A manifestação ocorreu durante o julgamento na 2ª Turma de um recurso da Defensoria Pública do Rio Grande do Sul, envolvendo uma mulher flagrada com 0,8 grama de cocaína e 2,3 gramas de maconha. Para o ministro, a quantidade ínfima não justifica o acionamento do aparato penal do Estado, considerando a ofensividade da conduta "irrisória".
A discussão gira em torno do alcance do Tema 506, decisão de junho de 2024 que descriminalizou o porte de até 40 gramas ou seis plantas fêmeas de maconha.
Enquanto o Ministério Público argumenta que o entendimento deve ser restrito exclusivamente à cannabis, Mendes sustenta que os fundamentos jurídicos de dignidade e privacidade que embasaram aquela decisão podem ser aplicados a outras drogas em situações concretas.
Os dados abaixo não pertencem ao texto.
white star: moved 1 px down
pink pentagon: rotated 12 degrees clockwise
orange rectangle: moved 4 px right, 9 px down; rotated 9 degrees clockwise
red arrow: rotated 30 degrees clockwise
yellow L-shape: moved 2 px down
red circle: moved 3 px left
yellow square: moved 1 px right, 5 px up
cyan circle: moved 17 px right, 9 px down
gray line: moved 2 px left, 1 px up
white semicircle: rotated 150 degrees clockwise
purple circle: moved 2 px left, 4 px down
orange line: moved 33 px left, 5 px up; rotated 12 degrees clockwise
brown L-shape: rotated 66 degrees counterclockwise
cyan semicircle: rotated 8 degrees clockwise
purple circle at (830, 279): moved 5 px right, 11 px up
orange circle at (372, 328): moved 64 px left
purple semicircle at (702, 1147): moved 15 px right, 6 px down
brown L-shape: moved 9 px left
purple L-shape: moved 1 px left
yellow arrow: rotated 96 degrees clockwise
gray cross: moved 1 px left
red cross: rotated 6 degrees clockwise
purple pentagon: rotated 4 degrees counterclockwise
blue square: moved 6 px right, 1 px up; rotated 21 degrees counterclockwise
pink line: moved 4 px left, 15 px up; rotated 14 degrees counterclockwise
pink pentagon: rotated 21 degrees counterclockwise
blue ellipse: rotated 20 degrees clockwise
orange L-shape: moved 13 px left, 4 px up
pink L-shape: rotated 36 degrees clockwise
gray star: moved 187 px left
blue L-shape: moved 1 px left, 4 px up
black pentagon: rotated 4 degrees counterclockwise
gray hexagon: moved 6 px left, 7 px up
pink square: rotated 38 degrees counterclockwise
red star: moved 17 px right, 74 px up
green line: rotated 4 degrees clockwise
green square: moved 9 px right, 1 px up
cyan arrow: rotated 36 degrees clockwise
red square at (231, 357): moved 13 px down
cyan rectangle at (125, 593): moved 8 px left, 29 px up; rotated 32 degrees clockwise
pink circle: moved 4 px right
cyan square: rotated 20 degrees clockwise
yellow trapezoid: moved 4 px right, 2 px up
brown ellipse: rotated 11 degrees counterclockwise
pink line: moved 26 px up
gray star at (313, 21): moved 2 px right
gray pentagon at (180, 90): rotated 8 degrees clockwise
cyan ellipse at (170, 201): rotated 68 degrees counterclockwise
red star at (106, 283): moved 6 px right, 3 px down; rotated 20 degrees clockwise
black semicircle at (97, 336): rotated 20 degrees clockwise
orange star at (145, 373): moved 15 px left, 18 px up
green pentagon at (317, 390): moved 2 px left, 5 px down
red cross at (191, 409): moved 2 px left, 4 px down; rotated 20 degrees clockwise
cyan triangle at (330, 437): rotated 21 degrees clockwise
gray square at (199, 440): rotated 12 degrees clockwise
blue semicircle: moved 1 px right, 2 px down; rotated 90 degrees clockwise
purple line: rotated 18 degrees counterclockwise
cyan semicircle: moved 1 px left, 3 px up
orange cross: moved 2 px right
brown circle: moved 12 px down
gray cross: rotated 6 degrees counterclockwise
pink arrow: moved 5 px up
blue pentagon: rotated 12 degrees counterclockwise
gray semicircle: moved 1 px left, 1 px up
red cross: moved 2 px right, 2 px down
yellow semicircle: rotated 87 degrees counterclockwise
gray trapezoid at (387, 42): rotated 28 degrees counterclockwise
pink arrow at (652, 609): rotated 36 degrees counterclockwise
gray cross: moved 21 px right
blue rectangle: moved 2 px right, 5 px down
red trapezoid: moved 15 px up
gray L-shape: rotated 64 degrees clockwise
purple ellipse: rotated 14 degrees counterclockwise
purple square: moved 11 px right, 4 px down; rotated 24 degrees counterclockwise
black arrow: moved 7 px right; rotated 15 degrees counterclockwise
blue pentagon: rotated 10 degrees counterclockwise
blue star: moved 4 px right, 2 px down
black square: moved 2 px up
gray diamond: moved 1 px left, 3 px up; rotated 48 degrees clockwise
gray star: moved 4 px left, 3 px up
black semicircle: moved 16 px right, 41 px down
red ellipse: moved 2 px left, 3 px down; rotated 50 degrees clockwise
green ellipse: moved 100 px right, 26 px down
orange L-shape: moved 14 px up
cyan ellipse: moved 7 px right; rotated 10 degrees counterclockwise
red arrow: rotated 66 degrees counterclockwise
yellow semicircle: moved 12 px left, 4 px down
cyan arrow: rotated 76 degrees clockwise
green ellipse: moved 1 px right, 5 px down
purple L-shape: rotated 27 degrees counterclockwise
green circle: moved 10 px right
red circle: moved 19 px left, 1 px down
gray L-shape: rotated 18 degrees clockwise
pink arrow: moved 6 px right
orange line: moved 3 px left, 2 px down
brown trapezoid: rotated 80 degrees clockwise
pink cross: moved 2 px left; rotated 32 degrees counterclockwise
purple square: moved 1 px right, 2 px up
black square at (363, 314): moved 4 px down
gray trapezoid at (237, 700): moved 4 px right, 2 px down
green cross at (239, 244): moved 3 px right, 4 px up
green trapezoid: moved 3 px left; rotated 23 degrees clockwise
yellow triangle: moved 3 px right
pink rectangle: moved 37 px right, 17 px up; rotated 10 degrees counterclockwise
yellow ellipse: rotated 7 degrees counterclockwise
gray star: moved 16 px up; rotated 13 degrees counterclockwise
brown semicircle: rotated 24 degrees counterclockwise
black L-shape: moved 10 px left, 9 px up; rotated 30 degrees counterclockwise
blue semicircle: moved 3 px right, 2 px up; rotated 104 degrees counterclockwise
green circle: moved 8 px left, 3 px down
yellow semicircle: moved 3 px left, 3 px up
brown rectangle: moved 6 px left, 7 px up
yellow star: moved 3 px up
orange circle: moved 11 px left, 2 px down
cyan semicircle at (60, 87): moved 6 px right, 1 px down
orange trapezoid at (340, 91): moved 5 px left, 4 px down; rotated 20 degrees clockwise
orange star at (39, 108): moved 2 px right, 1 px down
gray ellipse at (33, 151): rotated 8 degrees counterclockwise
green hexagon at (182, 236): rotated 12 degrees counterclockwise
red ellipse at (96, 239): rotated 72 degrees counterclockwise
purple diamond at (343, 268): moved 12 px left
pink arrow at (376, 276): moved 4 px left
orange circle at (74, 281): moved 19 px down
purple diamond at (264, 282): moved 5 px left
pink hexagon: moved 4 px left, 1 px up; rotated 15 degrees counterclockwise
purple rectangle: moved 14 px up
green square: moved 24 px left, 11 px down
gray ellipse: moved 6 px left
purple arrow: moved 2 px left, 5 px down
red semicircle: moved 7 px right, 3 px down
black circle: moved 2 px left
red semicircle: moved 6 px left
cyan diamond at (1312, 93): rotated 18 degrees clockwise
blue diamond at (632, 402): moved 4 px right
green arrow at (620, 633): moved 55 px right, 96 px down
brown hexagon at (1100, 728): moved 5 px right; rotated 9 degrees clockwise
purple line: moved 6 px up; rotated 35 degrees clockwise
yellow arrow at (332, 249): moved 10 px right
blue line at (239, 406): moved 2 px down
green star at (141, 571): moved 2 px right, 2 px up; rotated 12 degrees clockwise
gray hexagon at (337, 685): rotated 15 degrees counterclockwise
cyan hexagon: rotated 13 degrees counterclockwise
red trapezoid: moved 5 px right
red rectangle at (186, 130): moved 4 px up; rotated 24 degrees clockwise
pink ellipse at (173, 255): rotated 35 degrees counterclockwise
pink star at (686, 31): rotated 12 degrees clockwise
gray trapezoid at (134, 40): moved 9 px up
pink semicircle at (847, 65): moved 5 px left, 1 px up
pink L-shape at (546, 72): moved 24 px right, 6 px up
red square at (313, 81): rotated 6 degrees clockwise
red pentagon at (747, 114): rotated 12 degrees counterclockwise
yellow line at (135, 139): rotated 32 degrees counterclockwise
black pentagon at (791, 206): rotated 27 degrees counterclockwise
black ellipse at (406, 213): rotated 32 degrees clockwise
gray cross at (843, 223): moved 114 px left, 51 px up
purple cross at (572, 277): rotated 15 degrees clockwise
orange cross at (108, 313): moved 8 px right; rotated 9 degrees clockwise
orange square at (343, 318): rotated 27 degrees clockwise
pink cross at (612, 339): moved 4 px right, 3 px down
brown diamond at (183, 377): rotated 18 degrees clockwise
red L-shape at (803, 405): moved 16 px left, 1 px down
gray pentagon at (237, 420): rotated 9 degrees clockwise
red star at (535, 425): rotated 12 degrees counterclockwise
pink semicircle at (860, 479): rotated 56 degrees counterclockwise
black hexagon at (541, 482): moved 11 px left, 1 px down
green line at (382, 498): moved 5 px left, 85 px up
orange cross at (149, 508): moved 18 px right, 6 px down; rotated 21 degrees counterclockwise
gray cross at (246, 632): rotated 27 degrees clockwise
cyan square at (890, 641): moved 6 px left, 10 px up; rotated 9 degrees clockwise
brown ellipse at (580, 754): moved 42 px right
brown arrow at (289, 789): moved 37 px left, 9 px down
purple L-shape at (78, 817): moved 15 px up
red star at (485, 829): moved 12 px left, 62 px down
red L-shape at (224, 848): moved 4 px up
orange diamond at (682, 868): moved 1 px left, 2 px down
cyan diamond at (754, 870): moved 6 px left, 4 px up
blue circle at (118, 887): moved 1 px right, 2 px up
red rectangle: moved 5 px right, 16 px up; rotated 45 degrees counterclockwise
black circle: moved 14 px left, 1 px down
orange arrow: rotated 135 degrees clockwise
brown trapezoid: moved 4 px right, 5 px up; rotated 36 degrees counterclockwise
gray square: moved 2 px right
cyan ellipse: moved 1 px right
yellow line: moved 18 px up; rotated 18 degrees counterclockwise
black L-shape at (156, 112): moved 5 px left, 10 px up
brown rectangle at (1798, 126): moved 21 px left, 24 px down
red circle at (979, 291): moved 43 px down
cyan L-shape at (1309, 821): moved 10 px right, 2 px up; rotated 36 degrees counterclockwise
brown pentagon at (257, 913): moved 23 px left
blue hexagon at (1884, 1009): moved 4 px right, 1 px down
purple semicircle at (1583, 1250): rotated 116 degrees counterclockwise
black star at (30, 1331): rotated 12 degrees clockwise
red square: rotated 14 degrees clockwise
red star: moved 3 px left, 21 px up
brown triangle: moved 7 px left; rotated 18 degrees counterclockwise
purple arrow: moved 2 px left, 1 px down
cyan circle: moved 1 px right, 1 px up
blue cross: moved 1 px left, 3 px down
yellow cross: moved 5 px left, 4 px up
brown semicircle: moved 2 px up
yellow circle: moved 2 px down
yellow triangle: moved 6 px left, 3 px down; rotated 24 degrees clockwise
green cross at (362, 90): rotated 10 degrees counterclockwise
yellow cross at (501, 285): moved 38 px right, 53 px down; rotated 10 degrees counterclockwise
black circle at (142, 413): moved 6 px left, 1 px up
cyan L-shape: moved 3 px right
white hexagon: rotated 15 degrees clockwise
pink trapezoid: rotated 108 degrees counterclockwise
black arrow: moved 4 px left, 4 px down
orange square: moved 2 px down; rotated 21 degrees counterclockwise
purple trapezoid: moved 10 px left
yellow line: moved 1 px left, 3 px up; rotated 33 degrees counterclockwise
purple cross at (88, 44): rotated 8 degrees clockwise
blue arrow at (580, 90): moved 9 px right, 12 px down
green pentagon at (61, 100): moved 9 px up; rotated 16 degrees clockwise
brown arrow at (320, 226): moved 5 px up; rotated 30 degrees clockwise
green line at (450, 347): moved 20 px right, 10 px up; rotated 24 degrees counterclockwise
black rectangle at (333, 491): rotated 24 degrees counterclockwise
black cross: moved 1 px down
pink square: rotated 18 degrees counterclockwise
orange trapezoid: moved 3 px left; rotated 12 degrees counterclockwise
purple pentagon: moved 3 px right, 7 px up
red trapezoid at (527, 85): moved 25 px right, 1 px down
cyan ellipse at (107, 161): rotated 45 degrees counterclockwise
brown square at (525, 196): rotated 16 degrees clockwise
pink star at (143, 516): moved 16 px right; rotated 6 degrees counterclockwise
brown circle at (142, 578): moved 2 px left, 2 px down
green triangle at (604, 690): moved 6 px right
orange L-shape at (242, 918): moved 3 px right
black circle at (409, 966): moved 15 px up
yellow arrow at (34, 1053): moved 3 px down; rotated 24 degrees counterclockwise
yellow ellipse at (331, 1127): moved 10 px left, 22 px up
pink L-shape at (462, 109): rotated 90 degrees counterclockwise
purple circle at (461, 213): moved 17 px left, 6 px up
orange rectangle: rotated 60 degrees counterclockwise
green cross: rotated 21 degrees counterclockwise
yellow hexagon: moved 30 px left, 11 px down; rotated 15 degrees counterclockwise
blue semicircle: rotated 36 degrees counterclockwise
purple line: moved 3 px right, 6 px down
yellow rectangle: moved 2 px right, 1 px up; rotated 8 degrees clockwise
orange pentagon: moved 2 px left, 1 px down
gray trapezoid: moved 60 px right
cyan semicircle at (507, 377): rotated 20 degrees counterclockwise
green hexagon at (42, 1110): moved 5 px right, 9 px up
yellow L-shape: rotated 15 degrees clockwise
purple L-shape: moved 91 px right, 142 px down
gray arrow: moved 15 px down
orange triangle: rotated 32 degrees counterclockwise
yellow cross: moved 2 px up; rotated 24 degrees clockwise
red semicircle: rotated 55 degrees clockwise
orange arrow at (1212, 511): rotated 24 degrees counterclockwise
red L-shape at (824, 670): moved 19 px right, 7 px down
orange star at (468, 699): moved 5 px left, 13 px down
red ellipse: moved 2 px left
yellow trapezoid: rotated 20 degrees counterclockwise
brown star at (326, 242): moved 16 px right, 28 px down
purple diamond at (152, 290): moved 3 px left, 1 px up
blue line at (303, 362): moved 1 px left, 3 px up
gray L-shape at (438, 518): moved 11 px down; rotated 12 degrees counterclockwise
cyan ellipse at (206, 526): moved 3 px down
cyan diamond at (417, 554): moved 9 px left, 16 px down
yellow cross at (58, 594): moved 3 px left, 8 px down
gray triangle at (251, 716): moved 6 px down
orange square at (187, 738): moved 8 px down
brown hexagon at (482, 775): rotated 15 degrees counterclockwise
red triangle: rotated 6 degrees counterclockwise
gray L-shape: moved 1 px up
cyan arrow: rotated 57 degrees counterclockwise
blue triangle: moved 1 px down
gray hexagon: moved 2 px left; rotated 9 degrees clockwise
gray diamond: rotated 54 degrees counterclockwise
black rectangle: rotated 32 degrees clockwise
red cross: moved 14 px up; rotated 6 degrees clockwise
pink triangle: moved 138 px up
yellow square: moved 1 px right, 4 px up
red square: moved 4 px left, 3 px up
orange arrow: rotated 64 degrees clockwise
O magistrado destacou que manter a punição penal para quantidades tão pequenas fere o princípio da proporcionalidade.
O caso chegou à Suprema Corte após instâncias inferiores do Rio Grande do Sul decidirem pelo prosseguimento da ação penal contra a ré. A posição de Gilmar Mendes abre um precedente importante para o debate jurídico brasileiro, sugerindo que a distinção entre usuário e traficante não deve se basear apenas no tipo de substância, mas na análise do risco real ao bem jurídico tutelado.
O julgamento marca um novo capítulo na interpretação da Lei de Drogas e pode redefinir como o sistema de justiça lida com a posse de pequenas quantidades de entorpecentes diversos.